RSRQ   Reference Signal Received Quality
RSRQ = N x RSRP / RSSI. N is the number of Physical Resource Blocks (PRBs) over which the RSSI is measured, typically equal to system bandwidth.
SAM   Site Asset Management Unit
A control unit used on BTS sites.
SDH   Synchronous Digital Hierarchy
A standard technology for synchronous data transmission on optical media. The technology provides faster and less expensive network interconnection than traditional PDH (Plesiochronous Digital Hierarchy) equipment.
SISO   Single In , Single Out
A simple single variable control system with one input and one output. In radio networks it utilises only one antenna for transmitting and receiving.
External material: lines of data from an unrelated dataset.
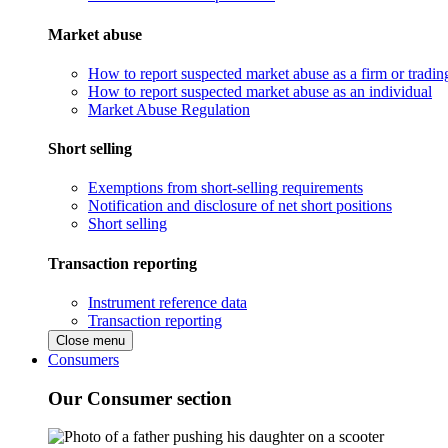
Market abuse
How to report suspected market abuse as a firm or tradi
How to report suspected market abuse as an individual
Market Abuse Regulation
Short selling
Exemptions from short-selling requirements
Notification and disclosure of net short positions
Short selling
Transaction reporting
Instrument reference data
Transaction reporting
Close menu
Consumers
Our Consumer section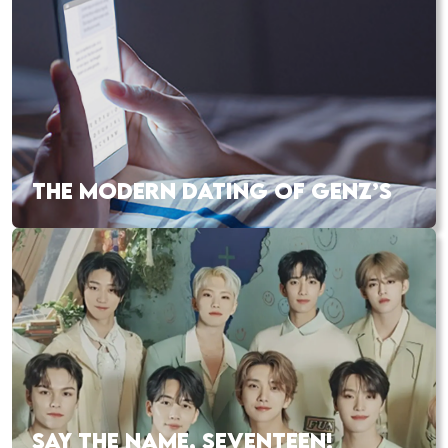
THE MODERN DATING OF GENZ’S
SAY THE NAME, SEVENTEEN!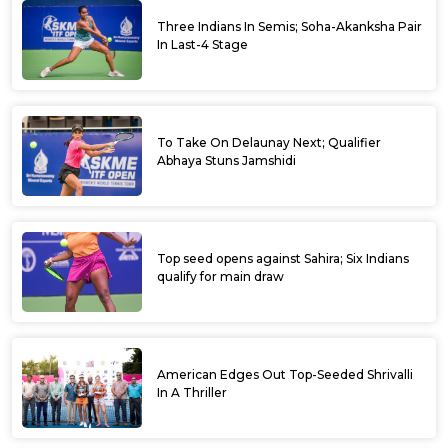
Three Indians In Semis; Soha-Akanksha Pair
In Last-4 Stage
To Take On Delaunay Next; Qualifier
Abhaya Stuns Jamshidi
Top seed opens against Sahira; Six Indians
qualify for main draw
American Edges Out Top-Seeded Shrivalli
In A Thriller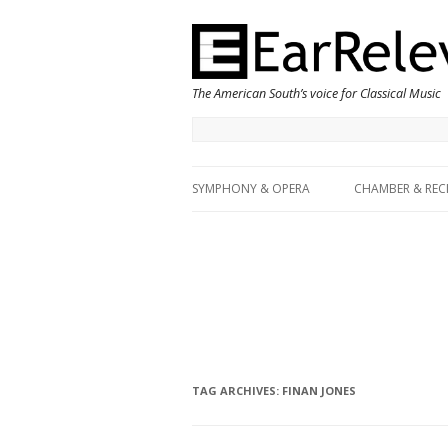
The American South’s voice for Classical Music
SYMPHONY & OPERA
CHAMBER & REC
TAG ARCHIVES:
FINAN JONES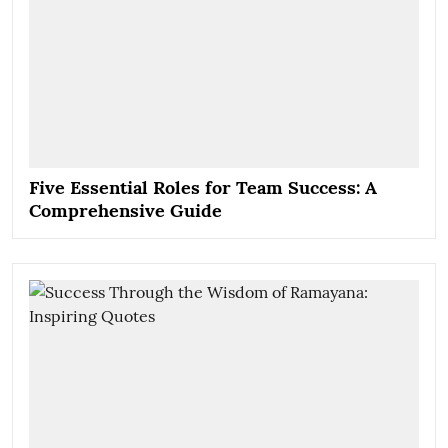
Five Essential Roles for Team Success: A
Comprehensive Guide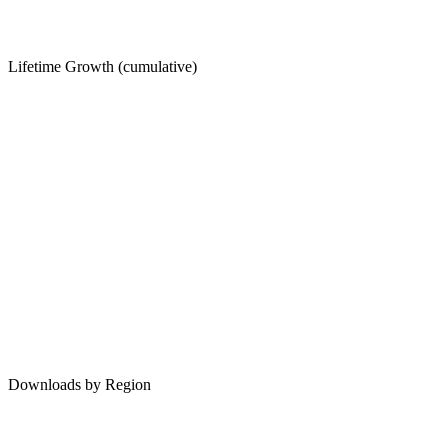
Lifetime Growth (cumulative)
Downloads by Region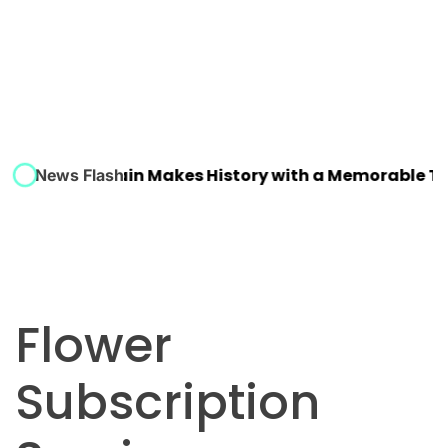
 Winner: Spain Makes History with a Memorable Tri
News Flash
Flower
Subscription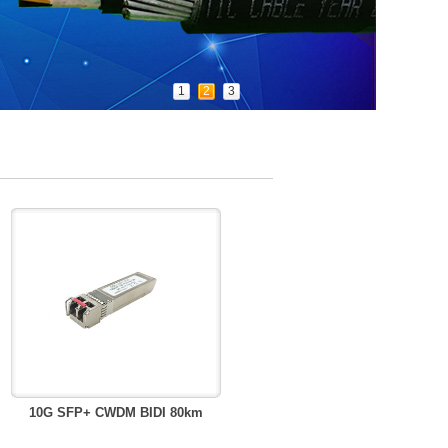
1
2
3
10G SFP+ CWDM BIDI 80km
SNR or S/N   Signal-to-Noise Ratio
A measurement used to compare the level of a desired signal to the level of background noise. It is defined as the ratio of signal power to the noise power and often expressed in decibels.
SON   Self-Organising Network
An automation technology designed to make the planning, configuration, management, optimisation and healing of mobile radio access networks simpler and faster. SON functionality and behaviour has been defined and specified in generally accepted mobile industry recommendations produced by organisations such as 3GPP (3rd Generation Partnership Project) and the NGMN (Next Generation Mobile Networks).
SIR or S/I   Signal-to-Interference Ratio
CIR or C/I   Carrier-to-Interference Ratio
The quotient between the average received modulated carrier power S or C and the average received co-channel interference power I. It measures cross-talk from other transmitters compared to the useful signal.
TEMS   Transport Element Management System
Consists of systems and applications for managing network elements on the network element-management layer of the Telecommunications Management Network model.  The element management system's key functionality is divided into five key areas including fault, configuration, accounting, performance and security.
TDD   Time Division Duplexing
Refers to duplex communication links where the uplink is separated from the downlink by the allocation of different time slots in the same frequency band. It is a transmission scheme that allows asymmetric flow for uplink and downlink data transmission.
UARFCN   UTRA Absolute Radio Frequency Channel Number
UTRA stands for UMTS Terrestrial Radio Access and is used to identify a frequency in the UMTS frequency bands.
UMTS   Universal Mobile Telecommunications System
A third generation mobile cellular system for networks based on the GSM standard. Developed and maintained by the 3GPP (3rd Generation Partnership Project), UMTS is a component of the International Telecommunications Union IMT-2000 standard set and compares with the CDMA 2000 standard set for networks based on the competing CDMA-One technology. UMTS uses wideband code division multiple access (W-CDMA) radio access technology to offer greater spectral efficiency and bandwidth to mobile network operators.
VoLTE   Voice over LTE
Based on the IP Multimedia Subsystem (IMS) network, with specific profiles for control and media planes of voice services on LTE defined by GSMA in PRD IR.92. This approach results in the voice service (control and media planes) being delivered as data flows within the LTE data bearer. This means that there is no dependency on (or ultimately, requirement for) the legacy circuit-switched voice network to be maintained. VoLTE has up to three times more voice and data capacity than 3G UMTS and up to six times more than 2G GSM. Furthermore, it frees up bandwidth because VoLTE’s packet headers are smaller than those of un-optimised VoIP/LTE.
VLR   Visitor Location Register
A database of the subscribers who have roamed into the jurisdiction of the MSC (Mobile Switching Centre). Each main base station in the network is served by only one VLR (one BTS may be served by many MSCs in case of MSC in pool. Therefore a subscriber cannot be present in more than one VLR at a time.
VSWR   Voltage Standing Wave Ratio
A measurement of imperfections in a transmission line or waveguide. SWR is defined as the ratio of the partial standing wave's amplitude at an antinode (maximum) to the amplitude at a node (minimum) along the line.